• Hey, guest user. Hope you're enjoying NeoGAF! Have you considered registering for an account? Come join us and add your take to the daily discourse.

Nintendo selling Rare: in hindsight it hurt more than we think

People underestimate how much the selling of Rare affected Nintendo's chances in the Americas. Think about it. Rare was THE biggest provider of exclusives outside of Nintendo themselves during the N64 days. Said console was the bigger success in NA and Rare games sold millions and millions of copies here. Out goes the GC, they sell the goddamn company to Microsoft, and lose in third place even to the new kid the Xbox!

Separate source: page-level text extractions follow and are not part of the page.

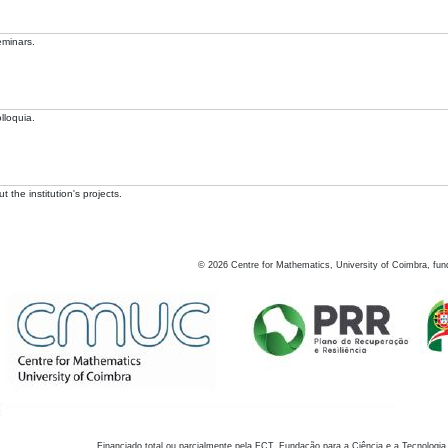
eminars.
lloquia.
 the institution's projects.
©
2026
Centre for Mathematics, University of Coimbra, fun
Financiado total ou parcialmente pela FCT, Fundação para a Ciência e a Tecnologia,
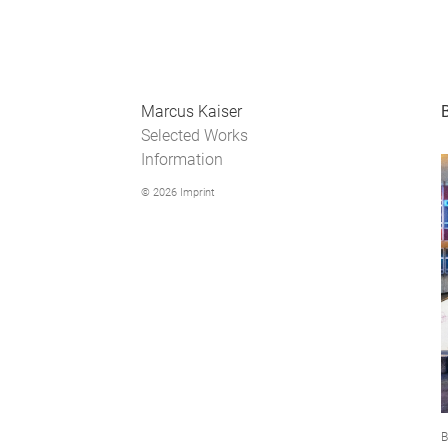
Marcus Kaiser
Selected Works
Information
© 2026
Imprint
B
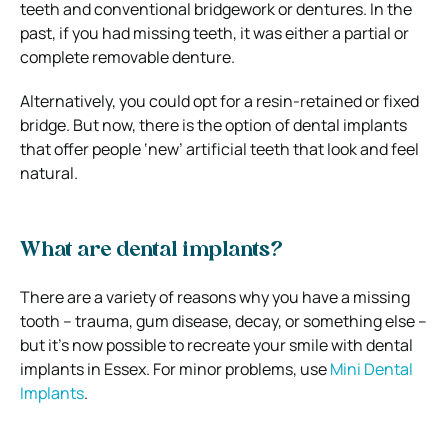
teeth and conventional bridgework or dentures. In the
past, if you had missing teeth, it was either a partial or
complete removable denture.
Alternatively, you could opt for a resin-retained or fixed
bridge. But now, there is the option of dental implants
that offer people ‘new’ artificial teeth that look and feel
natural.
What are dental implants?
There are a variety of reasons why you have a missing
tooth – trauma, gum disease, decay, or something else –
but it’s now possible to recreate your smile with dental
implants in Essex. For minor problems, use
Mini Dental
Implants
.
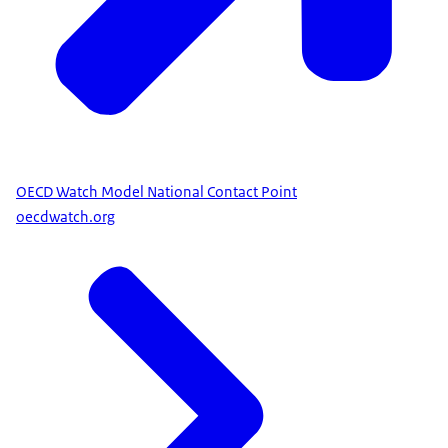
OECD Watch Model National Contact Point
oecdwatch.org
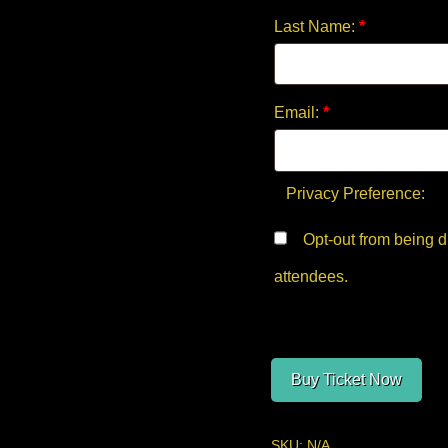
Last Name:
*
Email:
*
Privacy Preference:
Opt-out from being displayed in the public list of
attendees.
Buy Ticket Now
SKU:
N/A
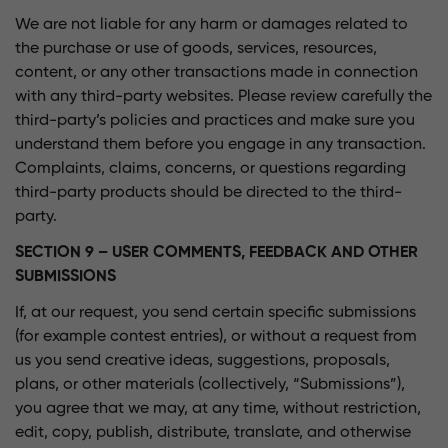
We are not liable for any harm or damages related to
the purchase or use of goods, services, resources,
content, or any other transactions made in connection
with any third-party websites. Please review carefully the
third-party’s policies and practices and make sure you
understand them before you engage in any transaction.
Complaints, claims, concerns, or questions regarding
third-party products should be directed to the third-
party.
SECTION 9 – USER COMMENTS, FEEDBACK AND OTHER
SUBMISSIONS
If, at our request, you send certain specific submissions
(for example contest entries), or without a request from
us you send creative ideas, suggestions, proposals,
plans, or other materials (collectively, “Submissions”),
you agree that we may, at any time, without restriction,
edit, copy, publish, distribute, translate, and otherwise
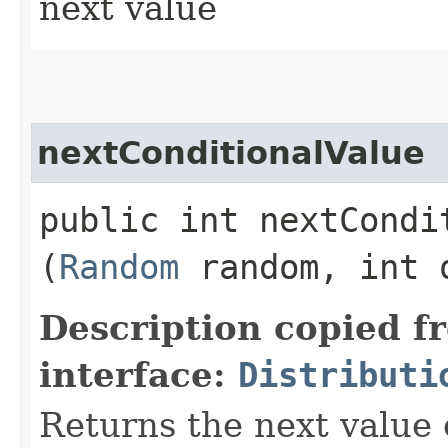
next value
nextConditionalValue
public int nextCondit
(
Random
random, int 
Description copied f
interface:
Distributi
Returns the next value 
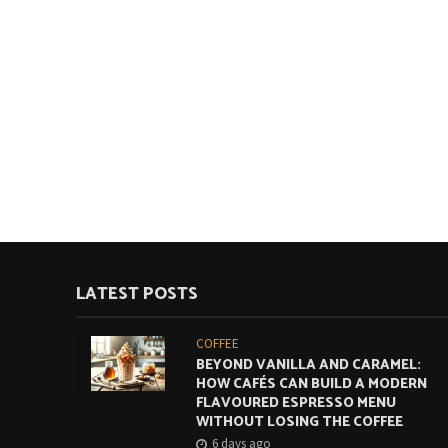
LATEST POSTS
COFFEE
BEYOND VANILLA AND CARAMEL:
HOW CAFÉS CAN BUILD A MODERN
FLAVOURED ESPRESSO MENU
WITHOUT LOSING THE COFFEE
6 days ago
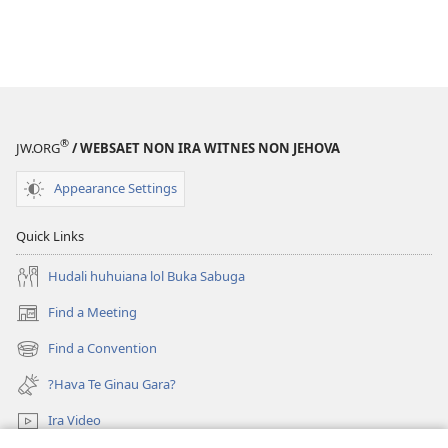
®
JW.ORG
/ WEBSAET NON IRA WITNES NON JEHOVA
Appearance Settings
Quick Links
Hudali huhuiana lol Buka Sabuga
Find a Meeting
(opens
new
Find a Convention
(opens
window)
new
?Hava Te Ginau Gara?
window)
Ira Video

I'm sure Nintendo had their reasons and maybe they were right with selling Rare the problem is they never had another company filling the colossal void Rare left! The GC was already hurting for exclusives as it was! And what happened? Without runaway successes GC-only games like Goldeneye, Perfect Dark, Diddy Kong Racing (shut up, it sold tons) the GC remains the worst selling Nintendo console ever made and the WiiU looks to be performing even worse. The Wii was a lightning in a bottle anomaly that won't happen again.

Nintendo selling Rare is something Id like to understand but the fact is they never bothered filling that huge hole they left. Couple that with the neutering of NoA and you have the most Japan-centric and Japan-dependant Nintendo ever performing worse and worse with its home consoles since the SNES all the way to the WiiU in a very noticeable and consistent downward slope (again, with the exception that the Wii was. The WiiU continues the downward spiral where the GC left off).

Yes Rare is crap now with MS but that's now. Who's to say what it could've been had they remained with Nintendo.

TL;DR the Big N lacks enough and compelling exclusives that capture people's imaginations like they used to do so much. They sold their most prolific second party developer and have failed to fill the void Rare left.

What does GAF think of the whole Nintendo selling Rare deal? Why did it happen in the first place coming from years of humongous successes on the N64?

Star Fox Adventures was great too, shut up. Even with the SF shoehorn.

PS: I'm still salty as fuck I never got Perfect Dark Zero for my GC. It couldn't have been worse than the horrible 360 launch game we ended up with.
 
Wasn't it because Microsoft ended up buying the majority share of the company and Nintendo didn't wanna bother with that co-owning mess so they sold their 49% share?

Correct me if I'm wrong, please.
 

Kriken

Member
Nintendo never owned Rare, Microsoft just bought Rare outright

Edit: Okay, they owned 49% of Rare at one point, my mistake
 

Escalario

Banned
Thanks to Nintendo selling Rare after good part of the talent went away to make their own company, we got Metroid Prime. It was a win-win for Nintendo.
 

Broken Joystick

At least you can talk. Who are you?
Wasn't it because Microsoft ended up buying the majority share of the company and Nintendo didn't wanna bother with that co-owning mess so they sold their 49% share?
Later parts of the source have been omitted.